Why is sleep important?
Getting regular, good quality sleep is very important for your physical, mental and emotional health, helping you to cope better with things that come your way. Sleep plays an important role in looking after your immune system. Studies have shown that good sleep can even lower your risk of developing health problems, including diabetes, heart disease and high blood pressure.
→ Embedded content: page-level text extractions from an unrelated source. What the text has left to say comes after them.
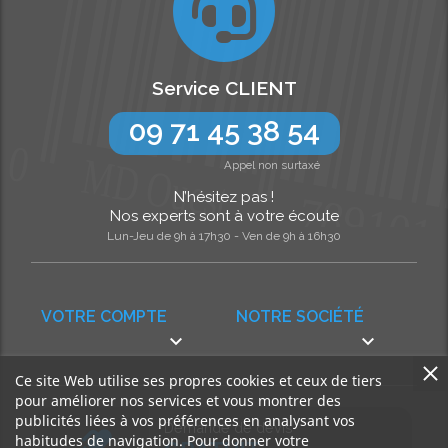
Service CLIENT
09 71 45 38 54
Appel non surtaxé
N’hésitez pas !
Nos experts sont à votre écoute
Lun-Jeu de 9h à 17h30 - Ven de 9h à 16h30
VOTRE COMPTE
NOTRE SOCIÉTÉ


Ce site Web utilise ses propres cookies et ceux de tiers
pour améliorer nos services et vous montrer des
publicités liées à vos préférences en analysant vos
Demande de devis
habitudes de navigation. Pour donner votre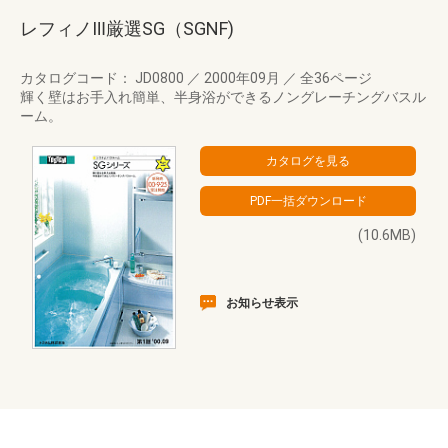
レフィノⅢ厳選SG（SGNF)
カタログコード： JD0800
／
2000年09月
／
全36ページ
輝く壁はお手入れ簡単、半身浴ができるノングレーチングバスル
ーム。
(10.6MB)
お知らせ表示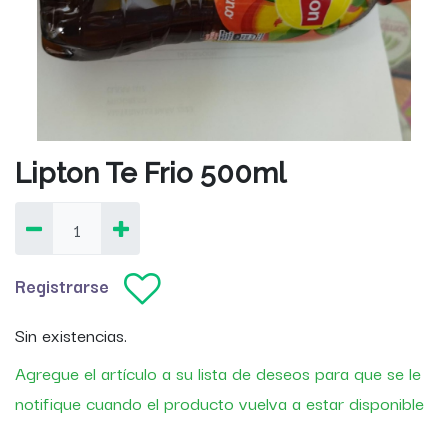
Lipton Te Frio 500ml
Registrarse
Sin existencias.
Agregue el artículo a su lista de deseos para que se le
notifique cuando el producto vuelva a estar disponible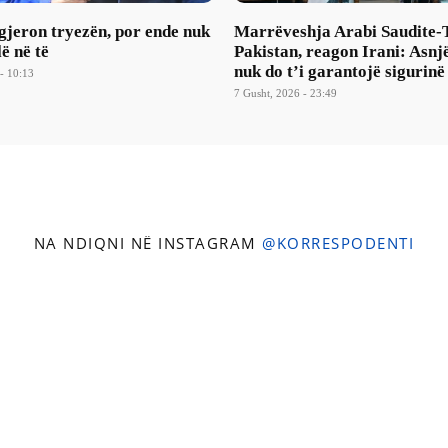
gjeron tryezën, por ende nuk
Marrëveshja Arabi Saudite-
lë në të
Pakistan, reagon Irani: Asnj
nuk do t’i garantojë sigurinë
- 10:13
7 Gusht, 2026 - 23:49
NA NDIQNI NË INSTAGRAM
@KORRESPODENTI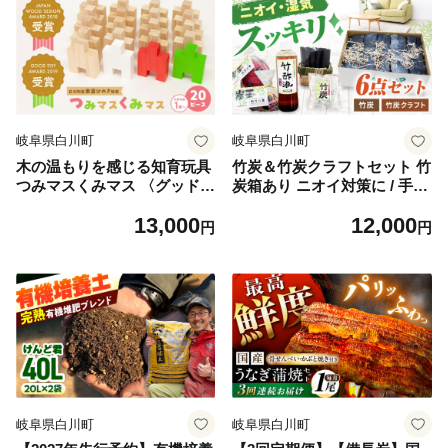
身 和牛 牛肉 国産 人気 すき
赤身 和牛 牛肉 国産 人気 す
焼き しゃぶしゃぶ おすすめ
き焼き おすすめ 希少 高級 岐
希少 A5 高級 すきやき 岐阜
阜県 白川町 / 白川町農業開発
県 白川町 / 白川町農業開発
[AWAH003]
[AWAH002]
岐阜県白川町
岐阜県白川町
木の温もりを感じる知育玩具
竹炭＆竹炭クラフトセット 竹
つみマスくみマス 〈グッド・
炭箱あり ニオイ対策に / 手作
トイ2019受賞〉 積み木 知育
り インテリア 玄関 リビング
13,000
12,000
玩具 つみき パズル おもちゃ
/ 白川町 / 白竹の里 / [AWAV0
円
円
玩具 幼児 自然素材 ギフト プ
01]
レゼント 出産祝い ひのき 雑
貨 岐阜 白川 白川町 / トーホ
ー [AWAN001]
岐阜県白川町
岐阜県白川町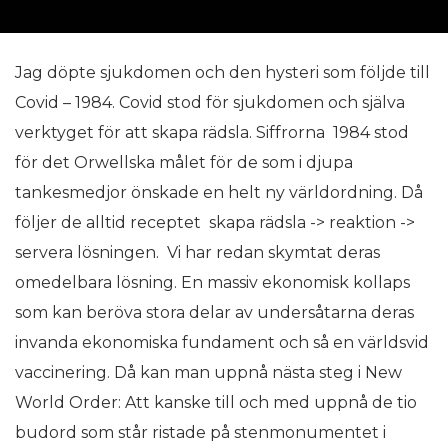
Jag döpte sjukdomen och den hysteri som följde till
Covid – 1984. Covid stod för sjukdomen och själva
verktyget för att skapa rädsla. Siffrorna 1984 stod
för det Orwellska målet för de som i djupa
tankesmedjor önskade en helt ny världordning. Då
följer de alltid receptet skapa rädsla -> reaktion ->
servera lösningen. Vi har redan skymtat deras
omedelbara lösning. En massiv ekonomisk kollaps
som kan beröva stora delar av undersåtarna deras
invanda ekonomiska fundament och så en världsvid
vaccinering. Då kan man uppnå nästa steg i New
World Order: Att kanske till och med uppnå de tio
budord som står ristade på stenmonumentet i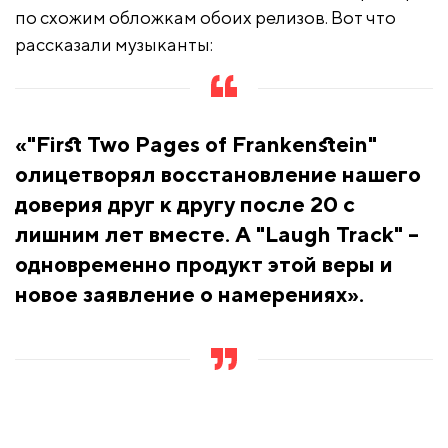
по схожим обложкам обоих релизов. Вот что
рассказали музыканты:
«"First Two Pages of Frankenstein"
олицетворял восстановление нашего
доверия друг к другу после 20 с
лишним лет вместе. А "Laugh Track" –
одновременно продукт этой веры и
новое заявление о намерениях».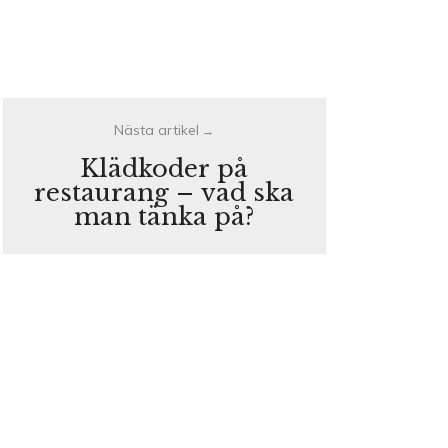
Klädkoder på
restaurang – vad ska
man tänka på?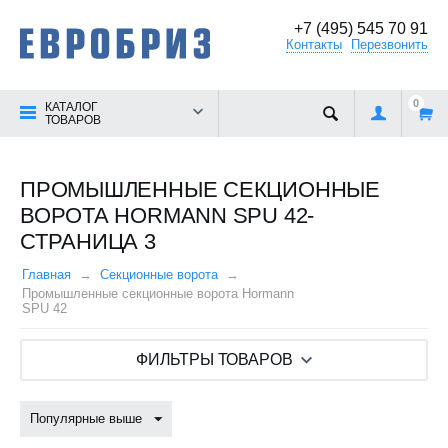
+7 (495) 545 70 91
Контакты
Перезвонить
0
КАТАЛОГ
ТОВАРОВ
ПРОМЫШЛЕННЫЕ СЕКЦИОННЫЕ
ВОРОТА HORMANN SPU 42-
СТРАНИЦА 3
Главная
Секционные ворота
Промышленные секционные ворота Hormann
SPU 42
ФИЛЬТРЫ ТОВАРОВ
Популярные выше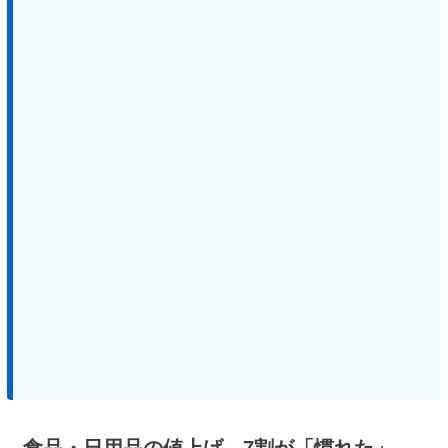
食品・日用品の値上げ、7割が「慣れた」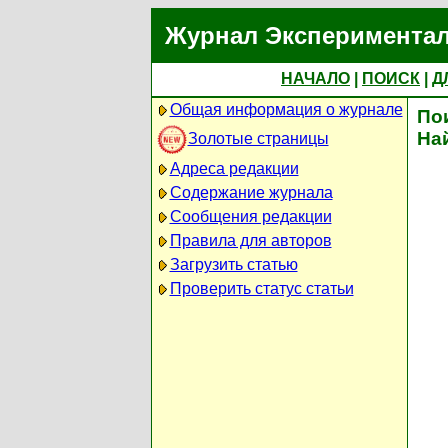
Журнал Экспериментал
НАЧАЛО
|
ПОИСК
|
Д
Общая информация о журнале
По
На
Золотые страницы
Адреса редакции
Содержание журнала
Сообщения редакции
Правила для авторов
Загрузить статью
Проверить статус статьи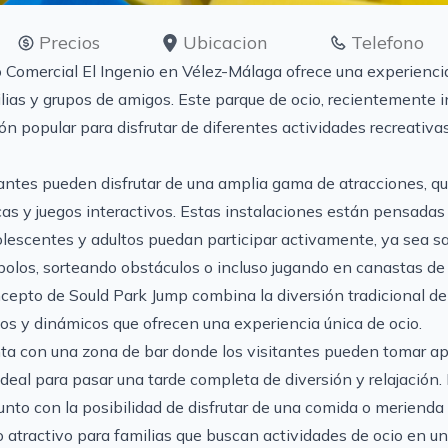
Precios
Ubicacion
Telefono
o Comercial El Ingenio en Vélez-Málaga ofrece una experienc
ilias y grupos de amigos. Este parque de ocio, recientemente 
n popular para disfrutar de diferentes actividades recreativa
itantes pueden disfrutar de una amplia gama de atracciones, q
cas y juegos interactivos. Estas instalaciones están pensadas
escentes y adultos puedan participar activamente, ya sea s
s bolos, sorteando obstáculos o incluso jugando en canastas 
ncepto de Sould Park Jump combina la diversión tradicional de
s y dinámicos que ofrecen una experiencia única de ocio.
ta con una zona de bar donde los visitantes pueden tomar ap
 ideal para pasar una tarde completa de diversión y relajación.
junto con la posibilidad de disfrutar de una comida o merienda 
o atractivo para familias que buscan actividades de ocio en u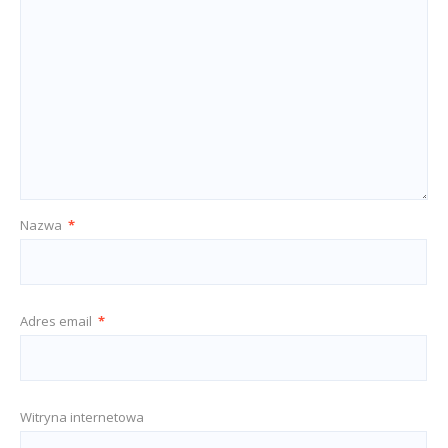
Nazwa
*
Adres email
*
Witryna internetowa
Here are our top tips for getting a good nights’ sleep:
1. Establish a sleep routine
Set up a regular sleep routine, aiming to go to bed and wake up at the same times every day. Avoid sleeping in at the weekend, as this can make it harder to wake up on Monday morning.
2. Get outside
Getting outside and exposing yourself to natural light forces our bodies to fall in sync with natural light and dark cycles by helping to regulate a hormone in your body called melatonin, which helps to regulate your sleep and wake patterns. Furthermore, natural light and morning sunshine, in particular, is enriched with blue light which has a very powerful influence on setting internal clocks. So now that the days are finally starting to draw out and light levels are better, why not get outside for a walk, or into the garden or allotment.
3. Limit your news intake
The sheer volume of information and news reports on coronavirus (COVID-19) can feel overwhelming and increase both your stress and anxiety levels. Avoid the temptation to watch the news or use social media a few hours before bed. Check-in on any news developments in the morning instead.
4. Eat well and exercise
Studies have shown that regular exercise and being active during the day can help you sleep better by relieving any worry or anxiety you have. Exercise regularly but avoid doing it too late in the evening as it may give you trouble sleeping. Maintaining a healthy diet and drinking plenty of water during the day is also linked with good sleep. Avoid eating large meals late at night, as these can cause indigestion and affect your sleep.
5. Be careful with naps
If you’ve had a bad night’s sleep and are feeling tired, you may be tempted to take a nap during the day. A short power nap in the early part of the afternoon can be helpful for some people. But avoid having a long nap, or napping later in the day, as this could affect your sleep at night.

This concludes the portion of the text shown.